The ninja presentation no one saw coming
My speech professor told this story in class one day:
A student once gave a martial arts presentation for his How-To speech. Leading up to it, he secretly recruited the smallest, wimpiest looking girl in class and trained her to smash through boards with her bare hands.
When the time came for his presentation, the student began by asking if anyone wanted to try punching through some boards. No one volunteered. So he called on the girl he’d secretly trained.
“Do you want to give it a try?”
She looked around sheepishly. “Uh, I guess so.”
You can probably guess what happened next. She stood up, destroyed three different boards with a couple Hi-Yah’s for effect, and quietly sat back down. The rest of the class was stunned, including the professor.
The presenter’s finally like, “Anyone else want to give it a try?”
Some of the students shot up. One big dude’s like, “Okay, I gotta try this.”
Other students stood up for a different reason: they thought it was fake. They examined the boards and asked questions.

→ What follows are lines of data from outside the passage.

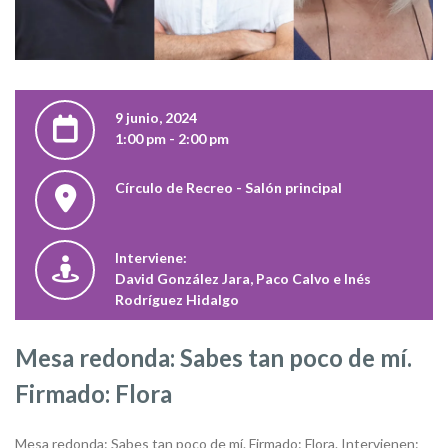
9 junio, 2024
1:00 pm - 2:00 pm
Círculo de Recreo - Salón principal
Interviene:
David González Jara, Paco Calvo e Inés
Rodríguez Hidalgo
Mesa redonda: Sabes tan poco de mí.
Firmado: Flora
Mesa redonda: Sabes tan poco de mí. Firmado: Flora. Intervienen: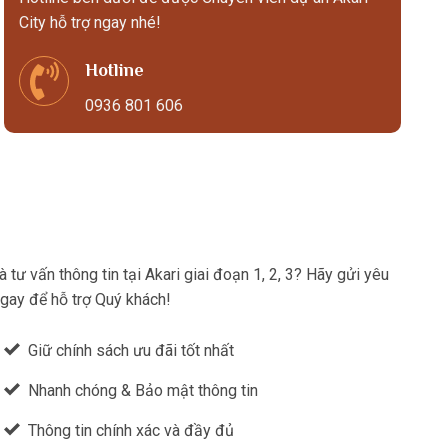
City hỗ trợ ngay nhé!
Hotline
0936 801 606
tư vấn thông tin tại Akari giai đoạn 1, 2, 3? Hãy gửi yêu
ngay để hỗ trợ Quý khách!
Giữ chính sách ưu đãi tốt nhất
Nhanh chóng & Bảo mật thông tin
Thông tin chính xác và đầy đủ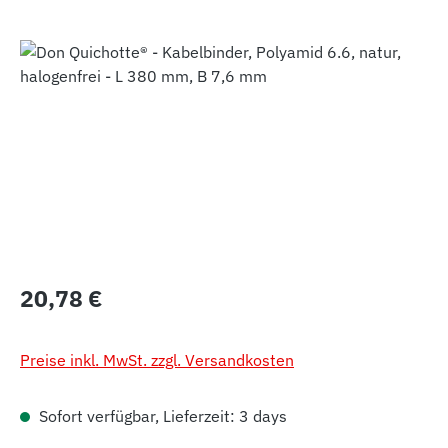
Bildergalerie überspringen
Regulärer Preis:
20,78 €
Preise inkl. MwSt. zzgl. Versandkosten
Sofort verfügbar, Lieferzeit: 3 days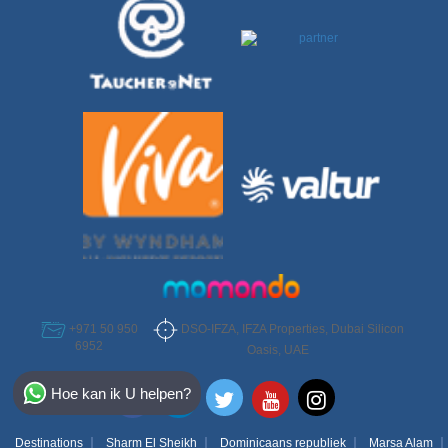
DSO-IFZA, IFZA Properties, Dubai Silicon
+971 50 950
6952
Oasis, UAE
Select Destination
Hoe kan ik U helpen?
Egypt
Destinations
Sharm El Sheikh
Dominicaans republiek
Marsa Alam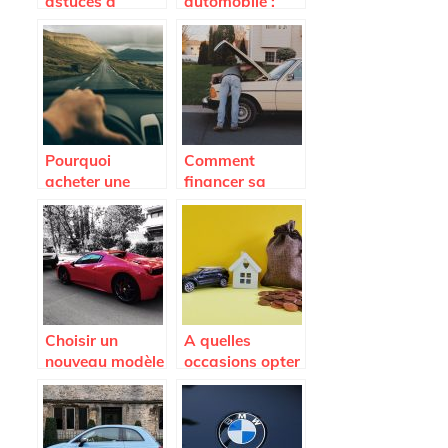
astuces à
automobile :
connaître pour
Tout savoir sur
payer le moins
ce nouveau type
cher possible
de vendeur auto
son assurance
auto ?
Pourquoi
Comment
acheter une
financer sa
voiture
flotte
d’occasion ?
automobile
pour son
entreprise ?
Choisir un
A quelles
nouveau modèle
occasions opter
de voiture.
pour la location
de voiture ?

Once the class settled down, everyone listened closely to the rest of the presentation, that’s for sure.
The moral of the story is this. Before anything happened, the class was indifferent. They didn’t do anything. They were scared. After the girl smashed the boards, though, some wanted to give it a try – others wanted to justify why they didn’t need to give it a try.
Such is the nature of encouraging examples.